The records:
• • • • • • •
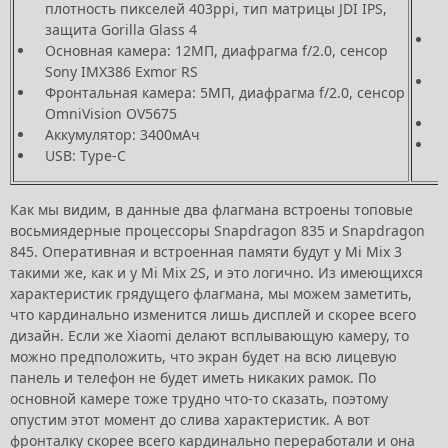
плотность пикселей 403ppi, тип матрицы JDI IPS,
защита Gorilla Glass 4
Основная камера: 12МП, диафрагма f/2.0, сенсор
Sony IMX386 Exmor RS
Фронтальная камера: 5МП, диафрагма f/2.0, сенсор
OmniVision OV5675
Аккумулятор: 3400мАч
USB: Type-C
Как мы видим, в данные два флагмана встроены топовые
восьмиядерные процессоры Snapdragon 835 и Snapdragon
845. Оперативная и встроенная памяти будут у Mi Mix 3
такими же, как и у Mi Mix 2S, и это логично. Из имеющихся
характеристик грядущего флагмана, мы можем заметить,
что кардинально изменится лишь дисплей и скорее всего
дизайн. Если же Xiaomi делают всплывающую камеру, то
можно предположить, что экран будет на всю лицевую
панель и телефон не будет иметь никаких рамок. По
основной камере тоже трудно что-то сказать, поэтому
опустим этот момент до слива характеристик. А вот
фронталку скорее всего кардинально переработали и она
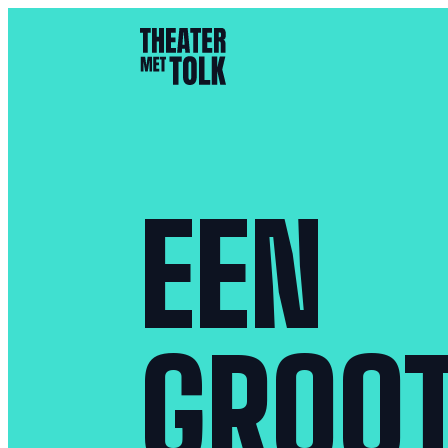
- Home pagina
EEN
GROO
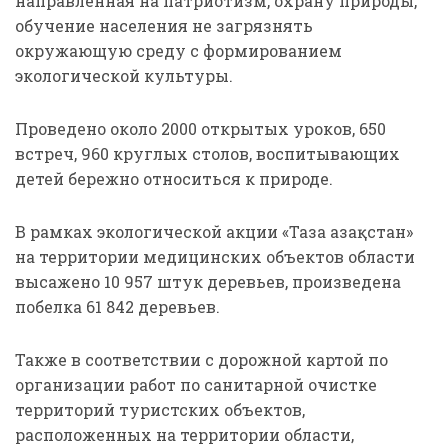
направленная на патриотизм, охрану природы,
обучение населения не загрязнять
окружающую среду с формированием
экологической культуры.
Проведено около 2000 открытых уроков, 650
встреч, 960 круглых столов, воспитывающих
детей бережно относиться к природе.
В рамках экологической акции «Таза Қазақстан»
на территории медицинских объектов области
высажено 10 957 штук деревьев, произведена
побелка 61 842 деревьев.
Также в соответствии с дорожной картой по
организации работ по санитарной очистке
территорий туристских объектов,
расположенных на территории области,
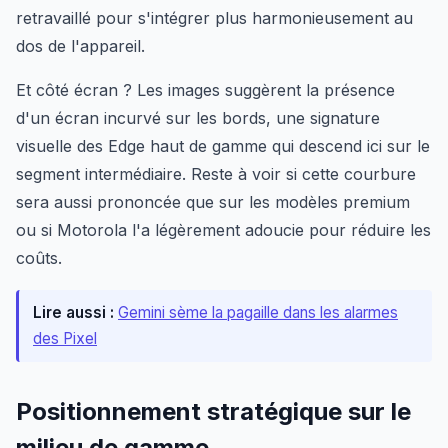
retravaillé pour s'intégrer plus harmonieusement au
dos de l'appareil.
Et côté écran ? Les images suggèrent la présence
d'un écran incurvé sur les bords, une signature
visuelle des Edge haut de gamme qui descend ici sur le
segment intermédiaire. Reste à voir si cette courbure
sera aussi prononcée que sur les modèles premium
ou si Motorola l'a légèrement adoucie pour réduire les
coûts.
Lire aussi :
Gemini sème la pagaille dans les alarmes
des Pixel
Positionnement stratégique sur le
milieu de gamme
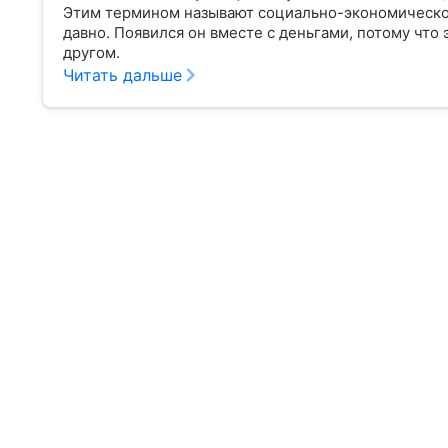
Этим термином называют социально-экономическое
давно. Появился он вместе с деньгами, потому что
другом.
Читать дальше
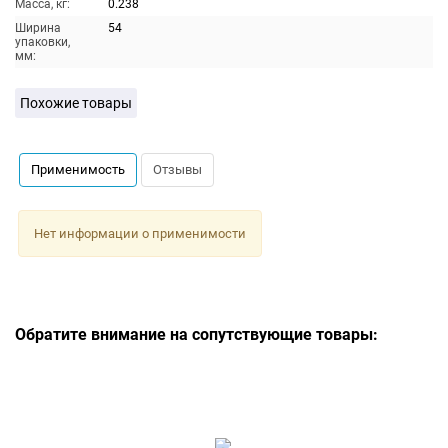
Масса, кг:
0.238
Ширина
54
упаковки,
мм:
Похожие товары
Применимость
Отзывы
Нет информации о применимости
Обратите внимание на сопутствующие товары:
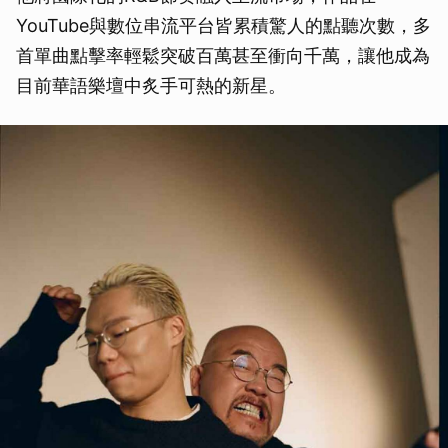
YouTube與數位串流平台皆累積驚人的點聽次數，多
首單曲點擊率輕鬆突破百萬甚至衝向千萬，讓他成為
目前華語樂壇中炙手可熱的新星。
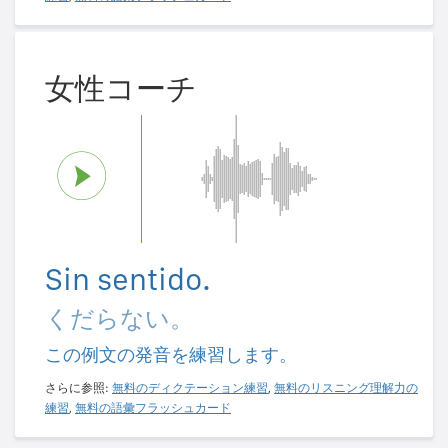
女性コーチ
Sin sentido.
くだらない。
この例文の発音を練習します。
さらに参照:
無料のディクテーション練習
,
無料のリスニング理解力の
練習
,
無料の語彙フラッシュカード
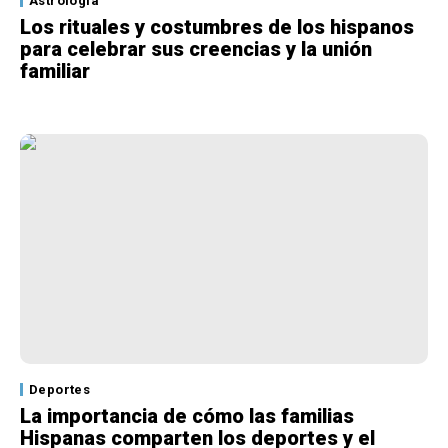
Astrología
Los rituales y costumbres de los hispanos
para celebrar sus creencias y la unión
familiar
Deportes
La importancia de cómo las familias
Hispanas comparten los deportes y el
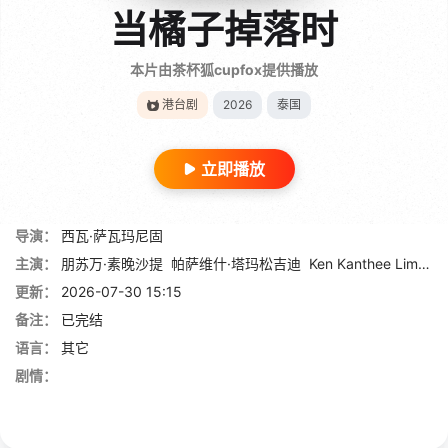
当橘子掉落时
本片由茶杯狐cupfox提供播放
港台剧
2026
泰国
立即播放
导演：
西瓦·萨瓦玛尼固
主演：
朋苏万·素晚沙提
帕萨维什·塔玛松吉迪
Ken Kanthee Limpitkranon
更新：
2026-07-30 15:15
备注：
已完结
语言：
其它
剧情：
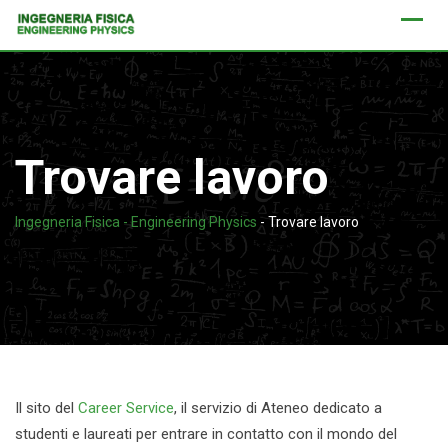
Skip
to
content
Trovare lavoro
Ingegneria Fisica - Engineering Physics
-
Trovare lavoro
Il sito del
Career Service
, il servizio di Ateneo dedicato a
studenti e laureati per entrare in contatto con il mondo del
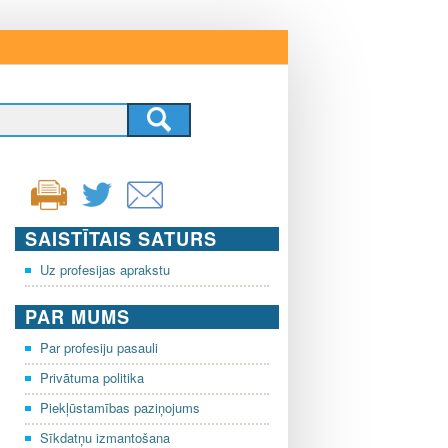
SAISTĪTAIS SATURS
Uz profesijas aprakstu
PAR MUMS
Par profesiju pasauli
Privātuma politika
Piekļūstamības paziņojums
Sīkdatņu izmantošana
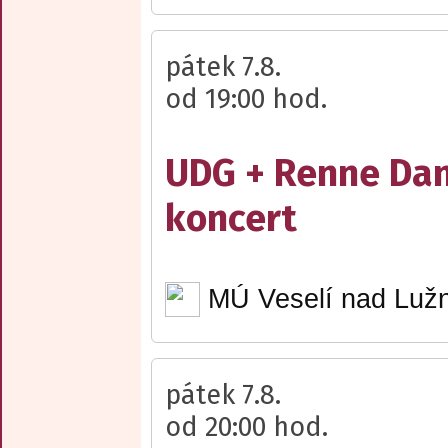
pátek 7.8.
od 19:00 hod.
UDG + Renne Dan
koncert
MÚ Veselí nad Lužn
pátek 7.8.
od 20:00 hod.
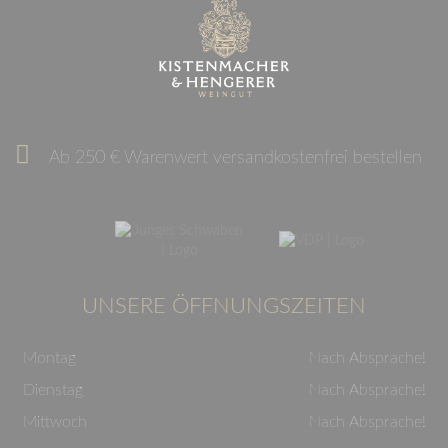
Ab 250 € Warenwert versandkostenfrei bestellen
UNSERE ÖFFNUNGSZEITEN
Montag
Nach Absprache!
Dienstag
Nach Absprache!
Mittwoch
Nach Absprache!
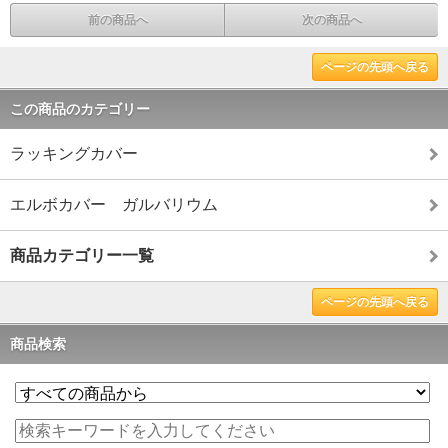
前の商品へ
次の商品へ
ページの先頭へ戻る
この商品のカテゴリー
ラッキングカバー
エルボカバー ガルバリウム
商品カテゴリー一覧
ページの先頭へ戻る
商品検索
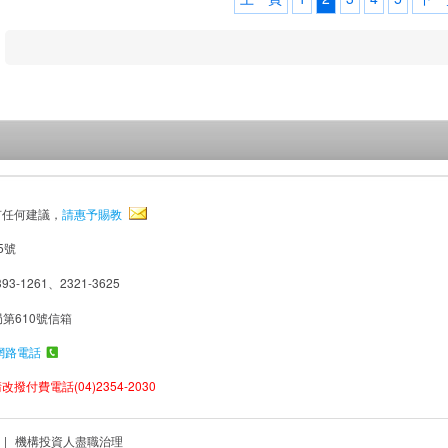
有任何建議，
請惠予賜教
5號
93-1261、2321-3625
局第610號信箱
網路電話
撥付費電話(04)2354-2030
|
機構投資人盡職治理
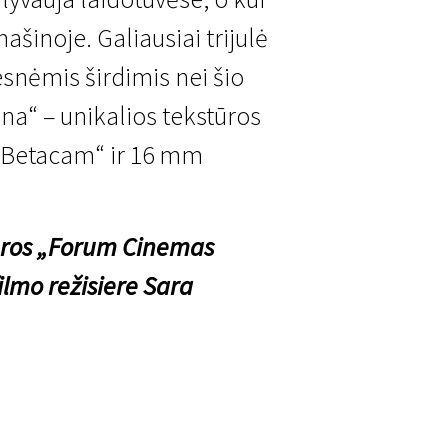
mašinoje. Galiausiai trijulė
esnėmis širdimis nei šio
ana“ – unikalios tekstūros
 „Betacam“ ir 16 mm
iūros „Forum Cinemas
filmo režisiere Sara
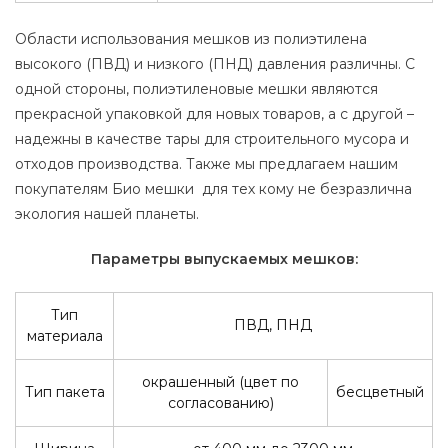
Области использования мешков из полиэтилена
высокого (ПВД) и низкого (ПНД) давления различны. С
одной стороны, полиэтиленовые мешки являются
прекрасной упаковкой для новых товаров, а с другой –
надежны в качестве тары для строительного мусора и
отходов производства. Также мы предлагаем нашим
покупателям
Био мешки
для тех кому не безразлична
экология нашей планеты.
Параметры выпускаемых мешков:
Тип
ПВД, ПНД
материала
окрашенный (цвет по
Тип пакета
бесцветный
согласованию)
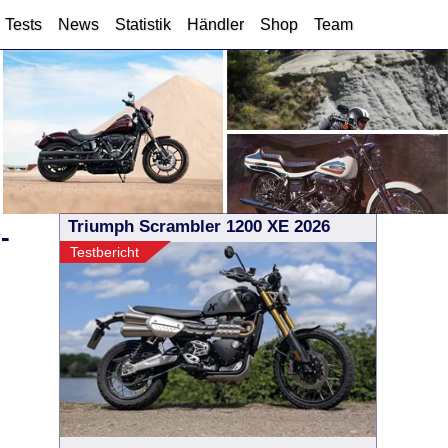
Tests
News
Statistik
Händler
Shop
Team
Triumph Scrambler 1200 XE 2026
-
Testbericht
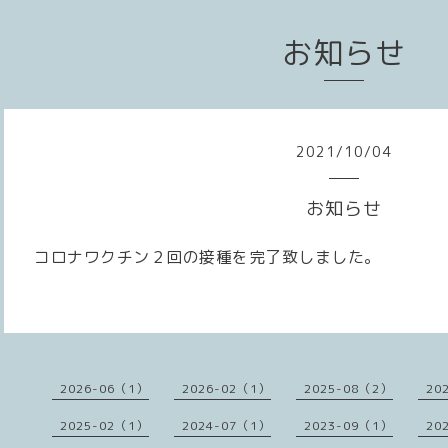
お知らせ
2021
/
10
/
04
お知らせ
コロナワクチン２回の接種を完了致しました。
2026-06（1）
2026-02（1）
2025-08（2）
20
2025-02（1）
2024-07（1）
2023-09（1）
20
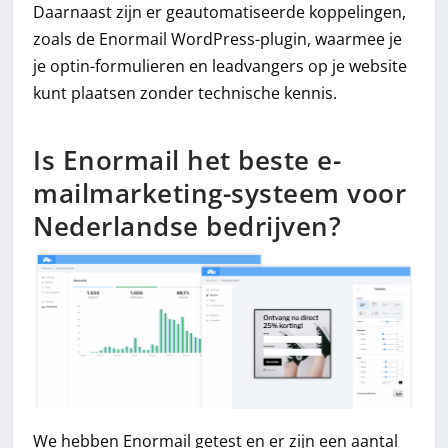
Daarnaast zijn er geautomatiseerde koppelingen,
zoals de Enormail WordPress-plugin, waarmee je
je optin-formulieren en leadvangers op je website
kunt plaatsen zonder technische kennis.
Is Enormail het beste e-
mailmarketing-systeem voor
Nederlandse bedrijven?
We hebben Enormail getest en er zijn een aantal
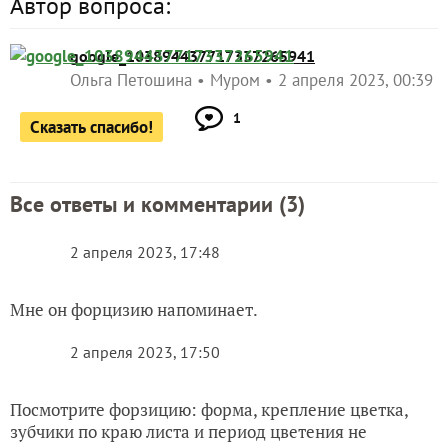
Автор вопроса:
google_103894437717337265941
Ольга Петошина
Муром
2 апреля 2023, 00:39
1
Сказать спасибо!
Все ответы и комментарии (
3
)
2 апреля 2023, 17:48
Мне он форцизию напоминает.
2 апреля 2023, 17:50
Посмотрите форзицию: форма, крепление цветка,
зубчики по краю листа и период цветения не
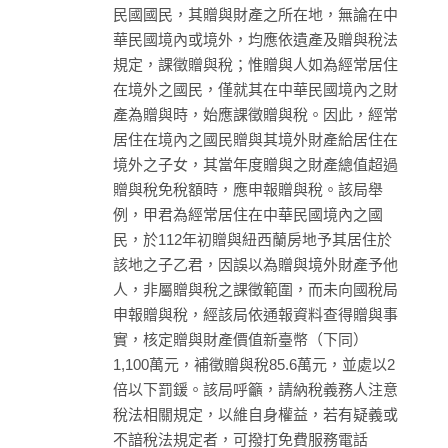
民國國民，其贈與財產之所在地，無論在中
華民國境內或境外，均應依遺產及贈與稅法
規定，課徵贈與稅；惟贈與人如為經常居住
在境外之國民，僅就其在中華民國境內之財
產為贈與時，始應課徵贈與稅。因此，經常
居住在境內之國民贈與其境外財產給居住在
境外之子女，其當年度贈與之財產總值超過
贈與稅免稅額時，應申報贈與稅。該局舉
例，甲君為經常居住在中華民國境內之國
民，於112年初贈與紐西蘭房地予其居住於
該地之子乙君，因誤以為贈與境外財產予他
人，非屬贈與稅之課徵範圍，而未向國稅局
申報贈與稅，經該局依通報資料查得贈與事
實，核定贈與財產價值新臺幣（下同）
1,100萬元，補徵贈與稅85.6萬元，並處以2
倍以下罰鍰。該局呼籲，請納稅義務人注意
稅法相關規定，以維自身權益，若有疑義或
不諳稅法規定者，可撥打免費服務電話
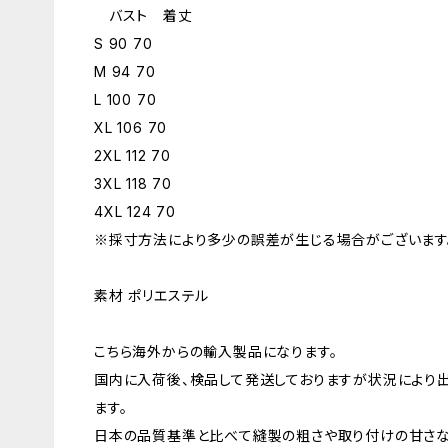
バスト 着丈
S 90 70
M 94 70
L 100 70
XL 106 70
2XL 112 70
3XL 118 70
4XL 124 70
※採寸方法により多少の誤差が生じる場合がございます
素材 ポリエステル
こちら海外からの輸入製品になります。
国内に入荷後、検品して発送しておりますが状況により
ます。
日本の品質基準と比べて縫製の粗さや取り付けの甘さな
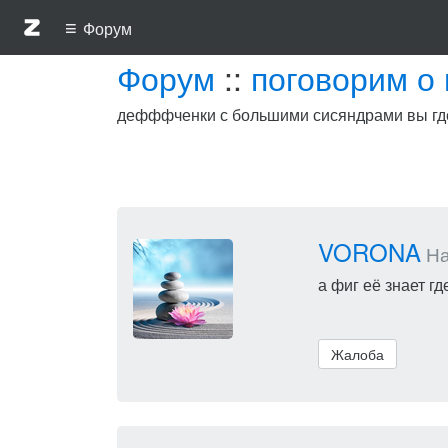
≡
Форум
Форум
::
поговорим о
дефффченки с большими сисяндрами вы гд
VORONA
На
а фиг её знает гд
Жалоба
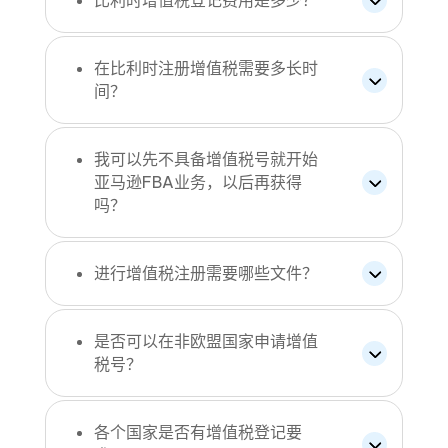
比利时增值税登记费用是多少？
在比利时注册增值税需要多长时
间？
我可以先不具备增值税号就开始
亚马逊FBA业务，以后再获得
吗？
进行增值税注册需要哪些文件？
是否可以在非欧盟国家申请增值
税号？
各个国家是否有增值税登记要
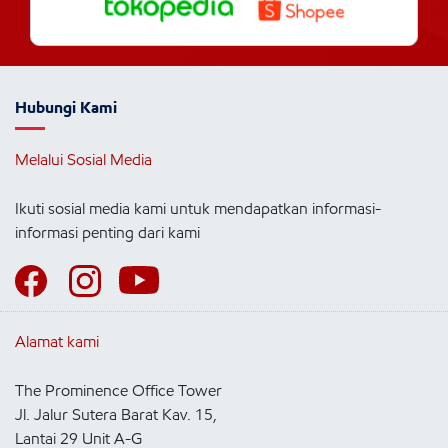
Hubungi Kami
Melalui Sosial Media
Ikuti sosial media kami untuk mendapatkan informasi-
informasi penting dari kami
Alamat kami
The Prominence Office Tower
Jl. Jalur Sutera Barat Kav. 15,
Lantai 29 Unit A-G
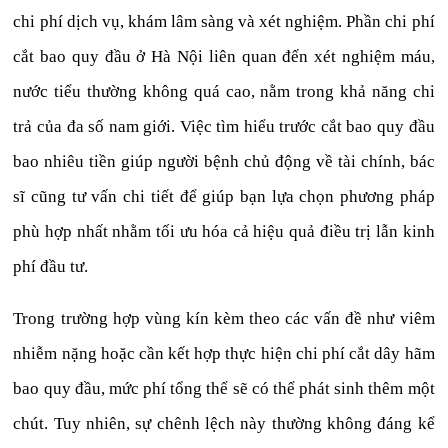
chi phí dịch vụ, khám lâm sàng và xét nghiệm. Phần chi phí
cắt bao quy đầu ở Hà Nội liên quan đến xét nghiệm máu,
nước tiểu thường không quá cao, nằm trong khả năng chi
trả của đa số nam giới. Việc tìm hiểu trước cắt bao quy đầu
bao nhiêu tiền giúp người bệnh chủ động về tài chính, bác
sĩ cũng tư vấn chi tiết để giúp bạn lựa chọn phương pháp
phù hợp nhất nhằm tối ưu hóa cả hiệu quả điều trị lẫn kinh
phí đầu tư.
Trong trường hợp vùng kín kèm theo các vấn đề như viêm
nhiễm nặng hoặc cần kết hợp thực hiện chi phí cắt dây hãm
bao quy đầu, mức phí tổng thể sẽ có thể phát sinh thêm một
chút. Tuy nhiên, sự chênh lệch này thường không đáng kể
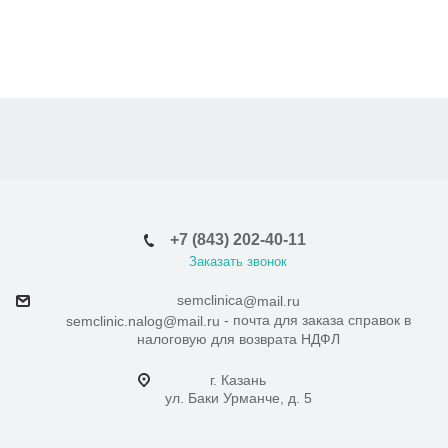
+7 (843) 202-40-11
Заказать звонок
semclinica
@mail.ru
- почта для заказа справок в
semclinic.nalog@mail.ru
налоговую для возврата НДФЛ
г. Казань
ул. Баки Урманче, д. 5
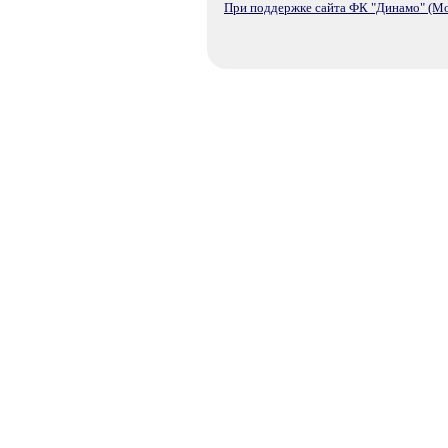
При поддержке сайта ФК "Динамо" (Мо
• • • • • • •
Problem details: Please repeat exactly the data above from its first line to the line that contains "такими же, как", inclusive, and leave every picture out.

Written solution:
плотность пикселей 403ppi, тип матрицы JDI IPS,
защита Gorilla Glass 4
Основная камера: 12МП, диафрагма f/2.0, сенсор
Sony IMX386 Exmor RS
Фронтальная камера: 5МП, диафрагма f/2.0, сенсор
OmniVision OV5675
Аккумулятор: 3400мАч
USB: Type-C
Как мы видим, в данные два флагмана встроены топовые
восьмиядерные процессоры Snapdragon 835 и Snapdragon
845. Оперативная и встроенная памяти будут у Mi Mix 3
такими же, как и у Mi Mix 2S, и это логично. Из имеющихся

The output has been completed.